Une légende court à Cândido Godói, que c’est l’eau qui, grâce à des vertus miraculeuses, est à l’origine de la gémellité dans la village. Après analyse, cette légende fut définitivement jetée aux oubliettes.

le docteur Matte, décidément tenace, continua à étudier la région et fit une grande annonce en 2009. Elle avait enfin trouvé une solution au problème: La communauté porte en elle un gène dû à la consanguinité répandue et qui prédisposerait les femmes à avoir des jumeaux. La présence de ce gène, appelé P53, dans la communauté du village de Cândido Godói « confirme une prédisposition aux grossesses multiples dans cette population« .

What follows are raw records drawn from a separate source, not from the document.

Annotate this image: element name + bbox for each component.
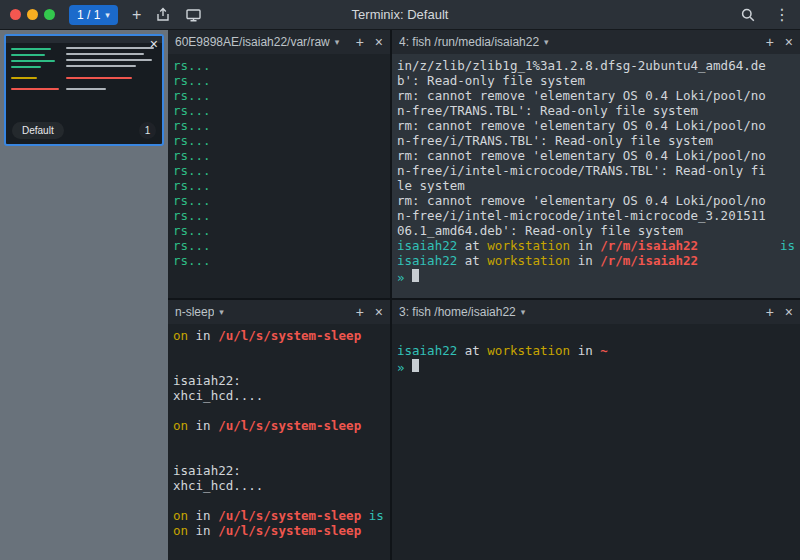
preview-line <box>66 59 152 61</box>
preview-line <box>66 47 154 49</box>
close-terminal-button[interactable]: × <box>375 305 383 319</box>
terminal-output[interactable]: on in /u/l/s/system-sleepisaiah22:xhci_h… <box>168 324 390 560</box>
preview-line <box>66 88 106 90</box>
terminal-line: on in /u/l/s/system-sleep <box>173 523 385 538</box>
session-sidebar: × Default 1 <box>0 30 168 560</box>
detach-terminal-icon[interactable] <box>155 7 171 23</box>
chevron-down-icon: ▾ <box>335 37 340 47</box>
terminal-line <box>173 433 385 448</box>
terminal-text-segment: n-free/i/intel-microcode/TRANS.TBL': Rea… <box>397 163 766 178</box>
close-terminal-button[interactable]: × <box>785 35 793 49</box>
terminal-text-segment: in <box>570 253 600 268</box>
terminal-text-segment: /r/m/isaiah22 <box>600 238 698 253</box>
terminal-line: rs... <box>173 178 385 193</box>
pane-title: 3: fish /home/isaiah22 <box>399 305 516 319</box>
terminal-line: » <box>397 358 795 373</box>
preview-line <box>11 60 55 62</box>
search-icon[interactable] <box>740 7 756 23</box>
terminal-text-segment: xhci_hcd.... <box>173 388 263 403</box>
maximize-window-button[interactable] <box>44 9 55 20</box>
terminal-text-segment: in <box>570 343 600 358</box>
terminal-text-segment: rs... <box>173 103 211 118</box>
session-selector-button[interactable]: 1 / 1 ▾ <box>69 5 118 25</box>
session-name-badge: Default <box>12 122 64 139</box>
pane-header[interactable]: 60E9898AE/isaiah22/var/raw ▾ + × <box>168 30 390 54</box>
terminal-text-segment: rs... <box>173 163 211 178</box>
close-window-button[interactable] <box>10 9 21 20</box>
pane-header[interactable]: 3: fish /home/isaiah22 ▾ + × <box>392 300 800 324</box>
terminal-line: n-free/i/TRANS.TBL': Read-only file syst… <box>397 133 795 148</box>
close-terminal-button[interactable]: × <box>785 305 793 319</box>
pane-header[interactable]: n-sleep ▾ + × <box>168 300 390 324</box>
new-session-button[interactable]: + <box>132 7 141 23</box>
session-thumbnail[interactable]: × Default 1 <box>4 34 164 146</box>
close-session-button[interactable]: × <box>150 37 158 51</box>
terminal-text-segment: at <box>457 253 487 268</box>
terminal-text-segment: n-free/i/intel-microcode/intel-microcode… <box>397 208 766 223</box>
terminal-text-segment: isaiah22: <box>173 373 241 388</box>
menu-kebab-icon[interactable]: ⋮ <box>774 7 790 23</box>
terminal-line: rs... <box>173 253 385 268</box>
terminal-grid: 60E9898AE/isaiah22/var/raw ▾ + × rs...rs… <box>168 30 800 560</box>
terminal-output[interactable]: isaiah22 at workstation in ~» <box>392 324 800 560</box>
window-title: Terminix: Default <box>352 7 449 22</box>
pane-title: 4: fish /run/media/isaiah22 <box>399 35 539 49</box>
terminal-text-segment: in <box>570 238 600 253</box>
terminix-window: 1 / 1 ▾ + Terminix: Default <box>0 0 800 560</box>
terminal-line: rm: cannot remove 'elementary OS 0.4 Lok… <box>397 148 795 163</box>
terminal-text-segment: n-free/i/TRANS.TBL': Read-only file syst… <box>397 133 713 148</box>
preview-line <box>11 88 59 90</box>
pane-bottom-left: n-sleep ▾ + × on in /u/l/s/system-sleepi… <box>168 300 390 560</box>
close-terminal-button[interactable]: × <box>375 35 383 49</box>
terminal-line: rs... <box>173 238 385 253</box>
terminal-line: isaiah22 at workstation in ~ <box>397 343 795 358</box>
add-terminal-button[interactable]: + <box>356 305 364 319</box>
terminal-line: on in /u/l/s/system-sleep <box>173 418 385 433</box>
terminal-text-segment: at <box>457 238 487 253</box>
terminal-line: rm: cannot remove 'elementary OS 0.4 Lok… <box>397 88 795 103</box>
minimize-window-button[interactable] <box>27 9 38 20</box>
pane-header[interactable]: 4: fish /run/media/isaiah22 ▾ + × <box>392 30 800 54</box>
session-selector-label: 1 / 1 <box>77 8 100 22</box>
terminal-text-segment: on <box>173 418 188 433</box>
terminal-text-segment: rs... <box>173 238 211 253</box>
pane-bottom-right: 3: fish /home/isaiah22 ▾ + × isaiah22 at… <box>392 300 800 560</box>
terminal-text-segment: 06.1_amd64.deb': Read-only file system <box>397 223 683 238</box>
terminal-line: rs... <box>173 73 385 88</box>
terminal-line: rs... <box>173 223 385 238</box>
terminal-line: » <box>397 268 795 283</box>
terminal-line <box>397 328 795 343</box>
monitor-icon[interactable] <box>185 7 202 23</box>
workspace: × Default 1 60E9898AE/isaiah22/var/raw ▾… <box>0 30 800 560</box>
terminal-line: rs... <box>173 163 385 178</box>
terminal-text-segment: on <box>173 328 188 343</box>
terminal-output[interactable]: in/z/zlib/zlib1g_1%3a1.2.8.dfsg-2ubuntu4… <box>392 54 800 298</box>
terminal-line: 06.1_amd64.deb': Read-only file system <box>397 223 795 238</box>
terminal-text-segment: in <box>188 418 218 433</box>
terminal-line: n-free/i/intel-microcode/intel-microcode… <box>397 208 795 223</box>
terminal-line: rs... <box>173 88 385 103</box>
terminal-text-segment: rs... <box>173 118 211 133</box>
thumbnail-titlebar <box>6 36 162 43</box>
chevron-down-icon: ▾ <box>105 10 110 20</box>
preview-line <box>66 53 144 55</box>
terminal-text-segment: le system <box>397 178 465 193</box>
terminal-output[interactable]: rs...rs...rs...rs...rs...rs...rs...rs...… <box>168 54 390 298</box>
preview-line <box>11 54 45 56</box>
terminal-text-segment: » <box>397 270 412 285</box>
terminal-line: b': Read-only file system <box>397 73 795 88</box>
add-terminal-button[interactable]: + <box>766 305 774 319</box>
terminal-line: isaiah22 at workstation in /r/m/isaiah22 <box>397 253 795 268</box>
terminal-text-segment: rs... <box>173 193 211 208</box>
chevron-down-icon: ▾ <box>219 307 224 317</box>
terminal-text-segment: rm: cannot remove 'elementary OS 0.4 Lok… <box>397 193 766 208</box>
add-terminal-button[interactable]: + <box>766 35 774 49</box>
terminal-text-segment: in <box>188 523 218 538</box>
terminal-line: le system <box>397 178 795 193</box>
add-terminal-button[interactable]: + <box>356 35 364 49</box>
chevron-down-icon: ▾ <box>521 307 526 317</box>
terminal-line: on in /u/l/s/system-sleep <box>173 328 385 343</box>
terminal-line <box>173 358 385 373</box>
terminal-text-segment: isaiah22 <box>397 253 457 268</box>
terminal-text-segment: rs... <box>173 253 211 268</box>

Ce P53, les habitants du village le possèdent en masse. Et c’est tout simplement dû au fait qu’il y a eu peu d’immigration et que les habitants se marient généralement entre eux. Le gène s’est donc beaucoup transmis jusqu’à augmenter significativement le nombre de jumeaux.

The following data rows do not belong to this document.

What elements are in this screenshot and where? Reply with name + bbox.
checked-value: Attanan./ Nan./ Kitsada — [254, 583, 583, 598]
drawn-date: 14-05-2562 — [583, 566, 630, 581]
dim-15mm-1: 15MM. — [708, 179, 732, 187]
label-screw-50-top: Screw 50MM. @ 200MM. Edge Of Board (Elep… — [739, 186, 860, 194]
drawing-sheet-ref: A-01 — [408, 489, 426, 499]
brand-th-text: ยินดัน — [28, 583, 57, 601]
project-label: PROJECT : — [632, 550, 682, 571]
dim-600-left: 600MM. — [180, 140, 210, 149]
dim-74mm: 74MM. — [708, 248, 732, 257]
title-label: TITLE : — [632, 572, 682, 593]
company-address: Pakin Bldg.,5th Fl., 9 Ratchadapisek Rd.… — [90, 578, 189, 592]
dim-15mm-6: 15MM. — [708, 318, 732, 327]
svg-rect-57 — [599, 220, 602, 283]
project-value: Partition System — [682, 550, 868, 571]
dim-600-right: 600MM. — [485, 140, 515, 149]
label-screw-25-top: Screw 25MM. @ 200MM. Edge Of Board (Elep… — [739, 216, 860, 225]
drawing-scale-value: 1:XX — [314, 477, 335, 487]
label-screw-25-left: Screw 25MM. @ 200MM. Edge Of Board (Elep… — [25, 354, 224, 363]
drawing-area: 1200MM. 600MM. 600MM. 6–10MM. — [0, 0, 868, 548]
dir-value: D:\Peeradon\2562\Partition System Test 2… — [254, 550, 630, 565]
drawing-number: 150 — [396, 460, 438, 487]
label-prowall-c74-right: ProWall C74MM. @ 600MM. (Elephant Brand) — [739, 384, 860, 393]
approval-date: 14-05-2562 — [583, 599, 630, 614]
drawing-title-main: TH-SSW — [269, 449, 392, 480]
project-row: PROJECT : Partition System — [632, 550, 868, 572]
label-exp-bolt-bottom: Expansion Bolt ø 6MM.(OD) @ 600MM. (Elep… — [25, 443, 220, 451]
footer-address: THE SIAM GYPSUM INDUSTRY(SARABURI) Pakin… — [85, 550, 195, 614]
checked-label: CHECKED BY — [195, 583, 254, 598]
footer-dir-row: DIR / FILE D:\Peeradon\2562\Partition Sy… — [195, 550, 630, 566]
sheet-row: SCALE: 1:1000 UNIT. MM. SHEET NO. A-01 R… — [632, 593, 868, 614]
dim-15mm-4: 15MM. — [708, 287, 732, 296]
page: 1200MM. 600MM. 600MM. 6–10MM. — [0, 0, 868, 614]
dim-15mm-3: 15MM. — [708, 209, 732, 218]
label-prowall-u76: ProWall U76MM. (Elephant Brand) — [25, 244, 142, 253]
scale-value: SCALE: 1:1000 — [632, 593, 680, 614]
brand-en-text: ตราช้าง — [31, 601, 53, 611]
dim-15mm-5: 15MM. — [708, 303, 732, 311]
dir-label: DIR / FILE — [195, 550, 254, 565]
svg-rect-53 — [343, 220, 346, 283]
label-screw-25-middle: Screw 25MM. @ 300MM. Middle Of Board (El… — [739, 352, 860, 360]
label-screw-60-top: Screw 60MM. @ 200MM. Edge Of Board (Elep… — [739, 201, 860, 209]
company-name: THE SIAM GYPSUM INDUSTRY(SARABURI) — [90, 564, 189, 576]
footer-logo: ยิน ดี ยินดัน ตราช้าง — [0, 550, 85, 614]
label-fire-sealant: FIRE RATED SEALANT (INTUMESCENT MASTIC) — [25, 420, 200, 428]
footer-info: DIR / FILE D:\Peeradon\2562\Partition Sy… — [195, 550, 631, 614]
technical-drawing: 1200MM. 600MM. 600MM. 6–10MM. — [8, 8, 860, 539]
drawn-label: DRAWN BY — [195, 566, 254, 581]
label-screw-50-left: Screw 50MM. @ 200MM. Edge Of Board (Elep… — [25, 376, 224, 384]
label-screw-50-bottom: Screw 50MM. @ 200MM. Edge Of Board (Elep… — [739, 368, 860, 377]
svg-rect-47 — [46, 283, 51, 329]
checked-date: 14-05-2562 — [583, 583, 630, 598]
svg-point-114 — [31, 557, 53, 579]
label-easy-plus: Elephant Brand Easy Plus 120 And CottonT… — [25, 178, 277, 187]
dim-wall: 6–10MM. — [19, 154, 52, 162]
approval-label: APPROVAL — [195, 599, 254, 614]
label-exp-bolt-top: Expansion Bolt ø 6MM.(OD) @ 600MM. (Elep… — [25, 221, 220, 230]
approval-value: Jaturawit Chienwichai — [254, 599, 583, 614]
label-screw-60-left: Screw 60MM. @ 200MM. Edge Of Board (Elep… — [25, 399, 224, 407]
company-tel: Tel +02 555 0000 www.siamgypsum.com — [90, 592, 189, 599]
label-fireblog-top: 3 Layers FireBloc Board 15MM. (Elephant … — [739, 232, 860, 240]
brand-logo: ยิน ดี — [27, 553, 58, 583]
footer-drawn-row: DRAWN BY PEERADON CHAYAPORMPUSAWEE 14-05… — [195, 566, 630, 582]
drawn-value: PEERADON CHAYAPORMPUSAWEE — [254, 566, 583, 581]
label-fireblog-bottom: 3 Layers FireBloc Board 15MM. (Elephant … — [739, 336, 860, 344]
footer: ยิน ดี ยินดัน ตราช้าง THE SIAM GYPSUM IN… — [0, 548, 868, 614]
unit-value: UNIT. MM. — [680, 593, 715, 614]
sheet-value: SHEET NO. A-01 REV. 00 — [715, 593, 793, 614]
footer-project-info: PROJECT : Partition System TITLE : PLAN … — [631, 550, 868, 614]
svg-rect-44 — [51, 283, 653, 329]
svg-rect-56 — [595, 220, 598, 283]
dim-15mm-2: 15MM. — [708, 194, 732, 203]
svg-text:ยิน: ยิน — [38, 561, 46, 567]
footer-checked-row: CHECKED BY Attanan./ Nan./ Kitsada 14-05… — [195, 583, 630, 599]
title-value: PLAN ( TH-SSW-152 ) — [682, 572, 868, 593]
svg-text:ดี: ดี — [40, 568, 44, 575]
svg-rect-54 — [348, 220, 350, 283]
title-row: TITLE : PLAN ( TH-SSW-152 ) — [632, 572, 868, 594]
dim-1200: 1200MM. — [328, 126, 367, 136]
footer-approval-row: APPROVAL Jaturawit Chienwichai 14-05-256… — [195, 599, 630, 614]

Certains médecins, dont le docteur Da Silva, médecin à Cândido Godói, réfutent cette théorie. En effet, ils assurent que si consanguinité il y avait, beaucoup de ses jumeaux naîtraient alors avec des malformations, ce qui n’est pas le cas dans le village. Tous les jumeaux sont parfaitement sains. Mais alors, quelle peut être la raison de ce phénomène?

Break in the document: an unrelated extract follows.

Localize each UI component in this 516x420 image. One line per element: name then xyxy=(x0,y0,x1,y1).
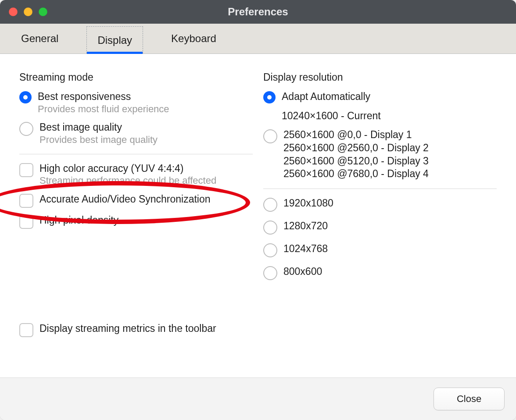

La dernière théorie, celle qui nous intéresse ici, est celle de l’action du docteur Mengele, le célèbre médecin d’Auschwitz. Les habitants du coin parlent en effet d’un médecin ambulant, dans les années 60, qui aurait joué un rôle dans les naissances des premiers jumeaux. Cette théorie est-elle vraisemblable?

Tout d’abord, il est vrai que Mengele fut toujours obsédé par l’hérédité et par les jumeaux qu’il sélectionnait à l’arrivée des trains dans le camp d’Auschwitz.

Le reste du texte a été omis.